CATHERINE KING
SHADOW MINISTER FOR HEALTH AND MEDICARE
MEMBER FOR BALLARAT
JULIAN HILL MP
DEPUTY CHAIR, JOINT COMMITTEE OF
PUBLIC ACCOUNTS AND AUDIT
MEMBER FOR BRUCE
BUNGLED $220 MILLION PRIVATISATION OF NATIONAL CANCER SCREENING REGISTER SLAMMED BY GOVERNMENT CONTROLLED COMMITTEE
In a scathing report, the powerful Joint Standing Committee of Public Accounts and Audit (JCPAA) slammed the Government’s failure to deliver the lifesaving National Cancer Screening Register for cervical and bowel cancer, and recommends that the Government consider terminating the bungled $220 million contract with Telstra Health.
The Liberal Government’s disastrous handling of their own privatisation of the critical cancer screening register has cost taxpayers millions, and risked the lives of Australian women due to delays with the new cervical cancer screening program replacing the old pap-smear test.
The failings are so serious that the unanimous report recommended:
“The Committee recommends…whether, in the circumstances of such serious under performance by Telstra Health, it may be in the Commonwealth’s interest to terminate the contract and pursue other options…”

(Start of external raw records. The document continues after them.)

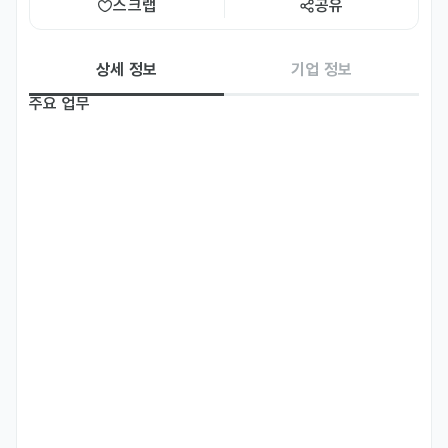
스크랩
공유
상세 정보
기업 정보
주요 업무
- 미국 현지 인플루언서 서칭 및 발굴

- 인플루언서 컨택, 시딩 제품 발송 및 물류 관리 등 운영 전반

- 미국 타겟 영상 콘텐츠(UGC) 효율 분석 및 인사이트 도출

- 자사 브랜드 미국 SNS 채널 콘텐츠 기획/촬영 및 편집을 포함한 공
식 계정 관리 및 운영 전반
자격 요건
- 경력: 무관 (신입 가능)

- 언어: 영어-비즈니스 레벨 이상

- Full-time 근무가 가능하신 분

- 해외 학기 도중 근무자 또는 학업으로 인해 업무 병행이 어려우신 분
은 근무가 어려워요.

- SNS 플랫폼(Instagram, TikTok 등) 트렌드에 대한 이해도가 높으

Recommendation 11, 4.29, Report 472, JCPAA.
Just days before the 2016 election the Government rushed to sign a questionable contract after a dodgy tender process, in which senior Health department staff owned Telstra shares but did not declare them.
The tender evaluation process was so flawed that the department could not rule out the possibility that Telstra Health may not even have won the contract if the department had followed its own tender evaluation plan.
Despite the urgency to privatise the register before the 2016 election, the bowel cancer screening component is nowhere to be found and the old paper-based system continues.
Telstra Health and the Department of Health cannot even guess when it might commence, leaving the Committee to order six-monthly report backs on progress.
Concerns were raised during the inquiry regarding the impact on of the lengthy delay on mortality rates of Australian women, as the register and new HPV test were intended to ‘prevent an additional 140 cervical cancers each year’ and decrease mortality and morbidity rates by at least 15%.
The Committee also required the Department of Health to:
- investigate what penalties the Commonwealth could impose on Telstra Health for failing to deliver on the contract,
- regularly report back with updates on the rollout of the register, including an actual rollout date for the bowel cancer register,
- seek advice from the Australian Public Service Commission as to the adequacy of the Department’s response to revelations that a senior health official voted for Telstra Health as a preferred tenderer while owning undeclared Telstra shares, and
- report back to the Committee on whether the Auditor-General was provided with access to all departmental records when undertaking his audit.
The Minister for Health must apologise to Australians for this appalling mess and explain what he is going to do to fix it.